An additional approach to NMR imaging is described in a recent book entitled Nuclear Magnetic Resonance Imaging in Medicine, published in 1981 by Igaku-Shoin, Ltd., Tokyo. Chapter 3 of this book, by Lawrence E. Crooks, provides an overview of the various imaging techniques. In addition to those already mentioned there is another planar integration approach described on pp. 44-47. Here, each plane integral is phase encoded by applying a gradient normal to the plane. When the gradient is removed, the nuclei along the plane have cyclical phase distributions, depending on the strength of the magnetic field. By acquiring these planar integrals using phase distributions with different spatial frequencies, information is acquired about each line in the plane. This information is decoded again using Fourier transforms. This approach has been termed spin warp imaging.
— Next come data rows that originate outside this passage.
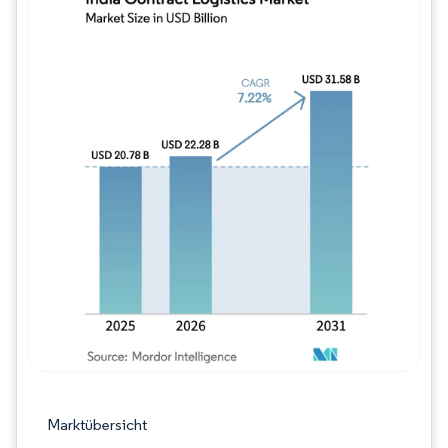
Bild © Mordor Intelligence. Wiederverwe
Marktübersicht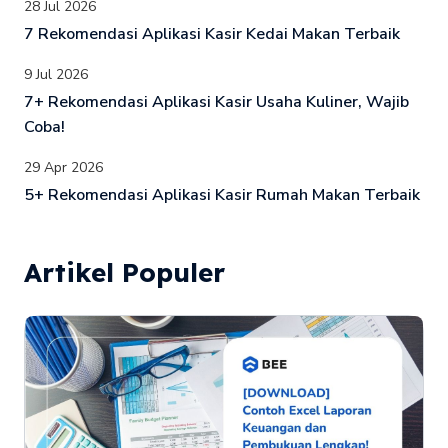
28 Jul 2026
7 Rekomendasi Aplikasi Kasir Kedai Makan Terbaik
9 Jul 2026
7+ Rekomendasi Aplikasi Kasir Usaha Kuliner, Wajib
Coba!
29 Apr 2026
5+ Rekomendasi Aplikasi Kasir Rumah Makan Terbaik
Artikel Populer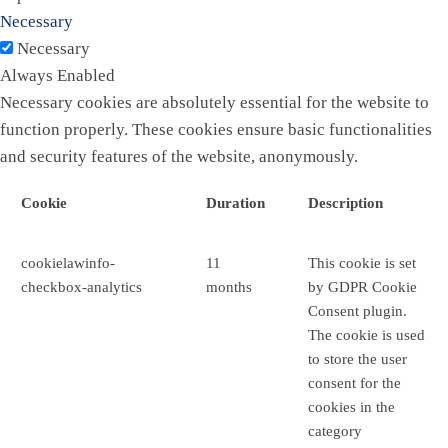
Necessary
Necessary
Always Enabled
Necessary cookies are absolutely essential for the website to
function properly. These cookies ensure basic functionalities
and security features of the website, anonymously.
Cookie
Duration
Description
cookielawinfo-
11
This cookie is set
checkbox-analytics
months
by GDPR Cookie
Consent plugin.
The cookie is used
to store the user
consent for the
cookies in the
category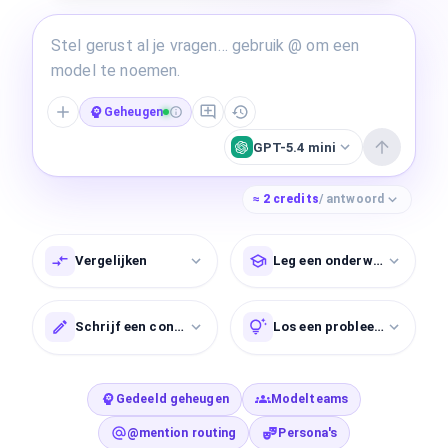
Geheugen
GPT-5.4 mini
≈
2
credits
/ antwoord
Vergelijken
Leg een onderwerp uit
Schrijf een concept
Los een probleem op
Gedeeld geheugen
Modelteams
@mention routing
Persona's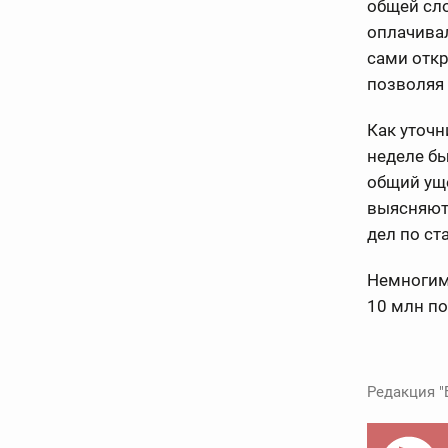
общей сло
оплачивал
сами отк
позволяя 
Как уточн
неделе б
общий ущ
выясняют
дел по ст
Немногим
10 млн по
Редакция "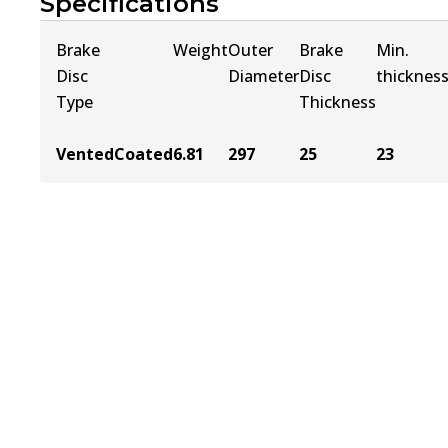
Specifications
Brake
Weight
Outer
Brake
Min.
Disc
Diameter
Disc
thicknes
Type
Thickness
Vented
Coated
6.81
297
25
23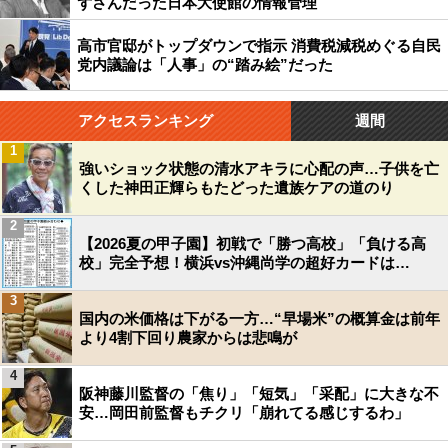
ずさんだった日本大使館の情報管理
高市官邸がトップダウンで指示 消費税減税めぐる自民
党内議論は「人事」の“踏み絵”だった
アクセスランキング
週間
1
強いショック状態の清水アキラに心配の声…子供を亡
くした神田正輝らもたどった遺族ケアの道のり
2
【2026夏の甲子園】初戦で「勝つ高校」「負ける高
校」完全予想！横浜vs沖縄尚学の超好カードは…
3
国内の米価格は下がる一方…“早場米”の概算金は前年
より4割下回り農家からは悲鳴が
4
阪神藤川監督の「焦り」「短気」「采配」に大きな不
安…岡田前監督もチクリ「崩れてる感じするわ」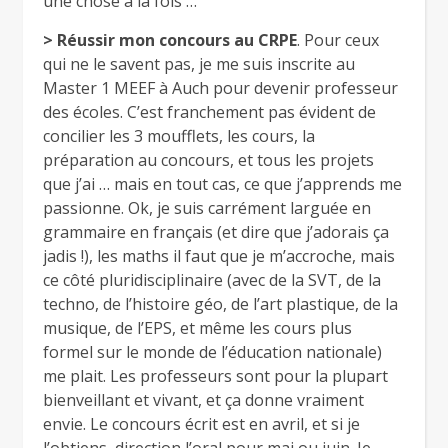
une chose à la fois …
> Réussir mon concours au CRPE
. Pour ceux
qui ne le savent pas, je me suis inscrite au
Master 1 MEEF à Auch pour devenir professeur
des écoles. C’est franchement pas évident de
concilier les 3 moufflets, les cours, la
préparation au concours, et tous les projets
que j’ai … mais en tout cas, ce que j’apprends me
passionne. Ok, je suis carrément larguée en
grammaire en français (et dire que j’adorais ça
jadis !), les maths il faut que je m’accroche, mais
ce côté pluridisciplinaire (avec de la SVT, de la
techno, de l’histoire géo, de l’art plastique, de la
musique, de l’EPS, et même les cours plus
formel sur le monde de l’éducation nationale)
me plait. Les professeurs sont pour la plupart
bienveillant et vivant, et ça donne vraiment
envie. Le concours écrit est en avril, et si je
Another approach has recently been reported on, which also provides cyclical distributions along a plane. In this case, however, the cyclical variations are achieved by imposing a gradient on the intensity of the r.f. excitation field. If the gradient is made strong enough, cyclical variations will occur across the plane where the regions of 90.degree. excitation will provide a maximum response and those of 0.degree. and 180.degree. will have no response. As before, a series of excitations with gradients of varying intensities provides cyclical variations at different spatial frequencies which can be transformed to reconstruct the distribution within the selected plane. This process is described in a paper by D. I. Hoult entitled, "Rotating Frame Zeugmatography," which appeared in Phil. Trans. R. Soc. London, B289:543-547 (1980).
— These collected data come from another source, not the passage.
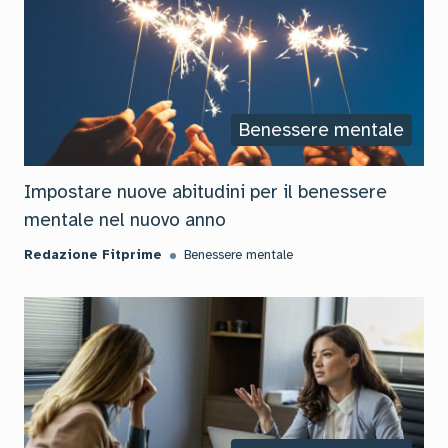
Benessere mentale
Impostare nuove abitudini per il benessere
mentale nel nuovo anno
Redazione Fitprime
Benessere mentale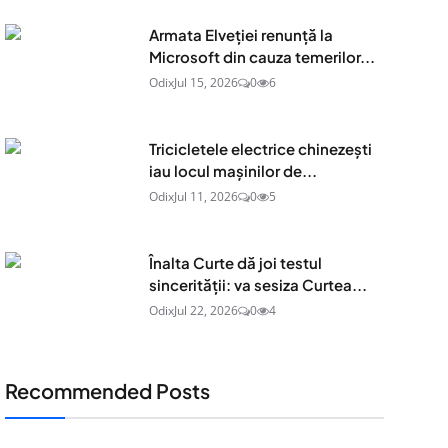
Armata Elveției renunță la
Microsoft din cauza temerilor...
Odix
Jul 15, 2026
0
6
Tricicletele electrice chinezești
iau locul mașinilor de...
Odix
Jul 11, 2026
0
5
Înalta Curte dă joi testul
sincerității: va sesiza Curtea...
Odix
Jul 22, 2026
0
4
Recommended Posts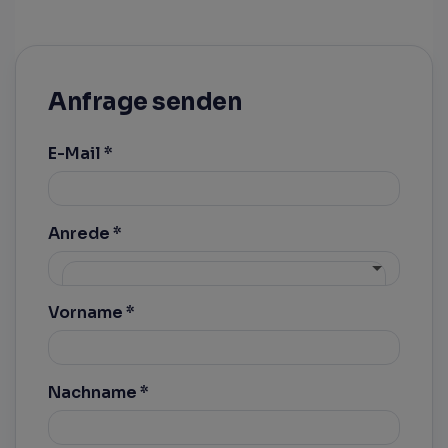
Anfrage senden
E-Mail
Anrede
Vorname
Nachname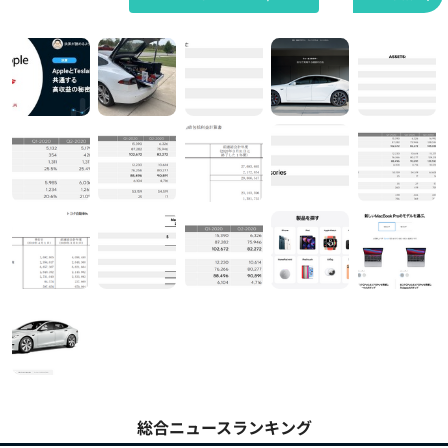
総合ニュースランキング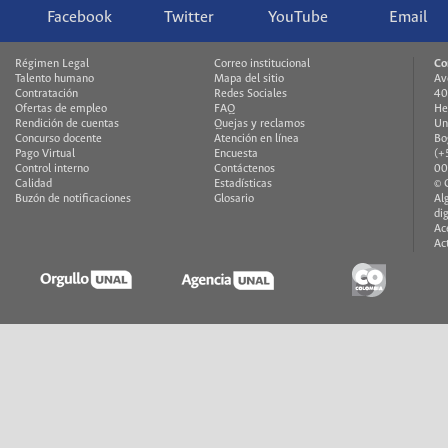
Facebook
Twitter
YouTube
Email
Régimen Legal
Correo institucional
Co
Talento humano
Mapa del sitio
Av
Contratación
Redes Sociales
40
Ofertas de empleo
FAQ
He
Rendición de cuentas
Quejas y reclamos
Un
Concurso docente
Atención en línea
Bo
Pago Virtual
Encuesta
(+
Control interno
Contáctenos
00
Calidad
Estadísticas
© 
Buzón de notificaciones
Glosario
Al
di
Ac
Ac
All of the NMR imaging systems that have been reported on are unsuitable for vessel imaging for a number of previously indicated reasons. Firstly, all but the first technique have been used to provide three-dimensional cross-sectional images which are unsuitable for vessel imaging. The vessel will wind through many planes, such that each cross section is of limited value. Projection imaging, as presently practiced in x-ray angiography, has been clearly shown to be the preferred modality for diagnosing narrowing or stenosis in vessels. In the one case where projection NMR imaging has been considered, as in the system of the first paper cited, the intervening tissue would seriously reduce the effectiveness of the image. In addition, these images require very long data acquisition times and produce severe artifacts due to object motion.
A paper on flow measurement written by J. R. Singer entitled, "Blood Flow Measurements by NMR of the Intact Body," appeared on pp. 1245-1249 of the previously mentioned IEEE Transactions on Nuclear Science. In this paper the concept of phase shift of the spin echo being proportional to average velocity is presented. Singer proposes to use both phase sensitive and envelope detection to map the proton density and flow of an entire volume using three-dimensional imaging techniques. The resultant cross-sectional images would show both density and flow. As before, the principle difficulty with these images are the very long data acquisition time, with its associated distortions, and the relative inability to diagnose vessel disease with cross-sectional images.